Mulch, Texture and Soft Brown.


----------



## aziajs (Nov 5, 2008)

Eyeshadow: Texture, Tete-A-Tint
Paint: Bamboom
Paint Pot: Groundwork
Cream Colour Base: Hush


----------



## l1onqueen (Nov 5, 2008)

Wow! U guys are so smart! I have groundwork p/p and I guess that is as close as its going to get in a paint pot. My MA keeps suggesting woodwinked but in the pan its not that impressive to me, maybe I will give it a try now. I guess it would be good to have a matte shade also.  Thanks y'all!  Reading all of the responses made me realize that I don't own nearly enough neutral eye shadows.


----------



## amourbliss (Nov 6, 2008)

I'm nw55 and espresso is definitely my lid color


----------



## purelyfabulous (Nov 6, 2008)

TEXTURE is the bizness!


----------



## wifey806 (Nov 6, 2008)

another vote for Soft Brown!
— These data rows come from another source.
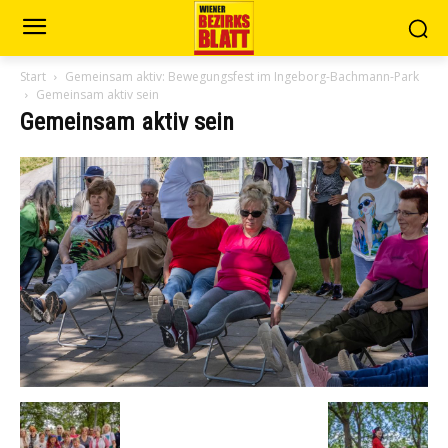
Start
Gemeinsam aktiv: Bewegungsfest im Ingeborg-Bachmann-Park
Gemeinsam aktiv sein
Gemeinsam aktiv sein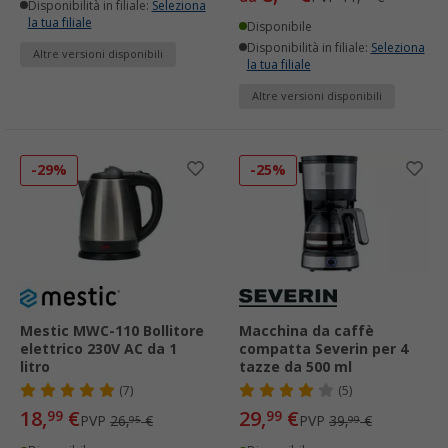
Disponibilità in filiale:
Seleziona
la tua filiale
Disponibile
Disponibilità in filiale:
Seleziona
Altre versioni disponibili
la tua filiale
Altre versioni disponibili
-29%
-25%
Mestic MWC-110 Bollitore
Macchina da caffè
elettrico 230V AC da 1
compatta Severin per 4
litro
tazze da 500 ml
(7)
(5)
18,
€
29,
€
99
99
PVP
26,
€
PVP
39,
€
95
99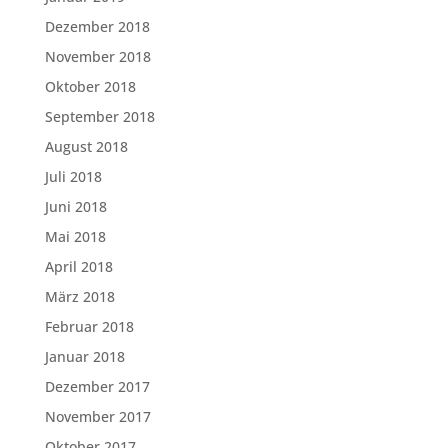
Dezember 2018
November 2018
Oktober 2018
September 2018
August 2018
Juli 2018
Juni 2018
Mai 2018
April 2018
März 2018
Februar 2018
Januar 2018
Dezember 2017
November 2017
Oktober 2017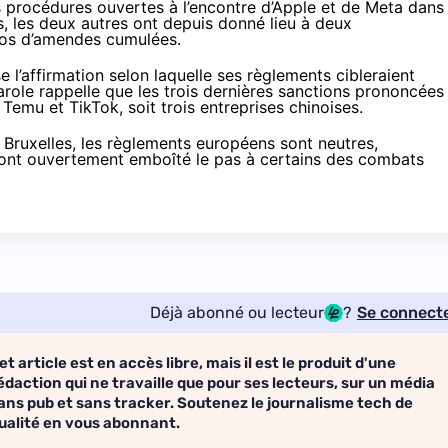
 procédures ouvertes à l’encontre d’Apple et de Meta dans 
s, les deux autres ont depuis donné lieu à
deux
ros d’amendes cumulées
.
l’affirmation selon laquelle ses règlements cibleraient
role rappelle que les trois dernières sanctions prononcées
emu et TikTok, soit trois entreprises chinoises.
Bruxelles, les règlements européens sont neutres,
i ont ouvertement emboîté le pas à certains des combats
Déjà abonné ou lecteur
?
Se connect
et article est en accès libre, mais il est le produit d'une
édaction qui ne travaille que pour ses lecteurs, sur un média
ans pub et sans tracker. Soutenez le journalisme tech de
ualité en vous abonnant.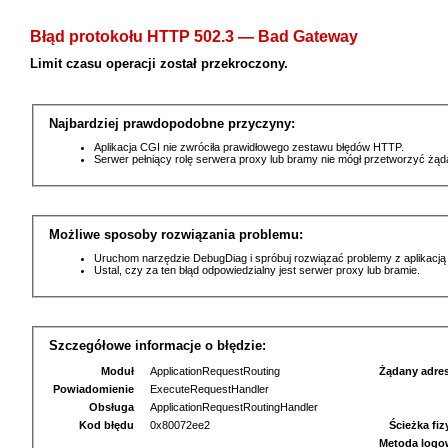
Błąd protokołu HTTP 502.3 — Bad Gateway
Limit czasu operacji został przekroczony.
Najbardziej prawdopodobne przyczyny:
Aplikacja CGI nie zwróciła prawidłowego zestawu błędów HTTP.
Serwer pełniący rolę serwera proxy lub bramy nie mógł przetworzyć żą
Możliwe sposoby rozwiązania problemu:
Uruchom narzędzie DebugDiag i spróbuj rozwiązać problemy z aplikacją
Ustal, czy za ten błąd odpowiedzialny jest serwer proxy lub bramie.
Szczegółowe informacje o błędzie:
Moduł
ApplicationRequestRouting
Żądany adre
Powiadomienie
ExecuteRequestHandler
Obsługa
ApplicationRequestRoutingHandler
Kod błędu
0x80072ee2
Ścieżka fi
Metoda logo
I also like Shadester (even though it's for the face).


----------



## nunu (Nov 6, 2008)

Cork es is similar to my lid colour.


----------



## DirtyPlum (Nov 6, 2008)

Patina and Era are pretty close for my NC40s...


----------



## User67 (Nov 7, 2008)

Bamboo is really close at NC40 which is my color.


----------



## ~*Starlicious*~ (Nov 7, 2008)

Quote:

   Originally Posted by *Nyla2120* 

 
_Bamboo is really close at NC42 which is my color._

 
Yep!! i use it too


----------



## NewlyMACd (Nov 7, 2008)

Quote:

   Originally Posted by *l1onqueen* 

 
_Wow! U guys are so smart! *I have groundwork p/p and I guess that is as close as its going to get in a paint pot.* My MA keeps suggesting woodwinked but in the pan its not that impressive to me, maybe I will give it a try now. I guess it would be good to have a matte shade also. Thanks y'all! Reading all of the responses made me realize that I don't own nearly enough neutral eye shadows._

 
That's what I have also.  It's very very close to my eye color but I don't know what e/s would be equivalent to that.  At least I don't have it.


----------



## dominichulinda (Nov 8, 2008)

Bamboo works for


----------



## ashariel (Nov 8, 2008)

I use Saddle.


----------



## MAC_Pixie04 (Nov 9, 2008)

I prefer a color just a bit lighter than my lid color for a brightening effect; I find that if the color is exact to my actual lid color, it makes my eyes look discolored once I start to blend in other shades.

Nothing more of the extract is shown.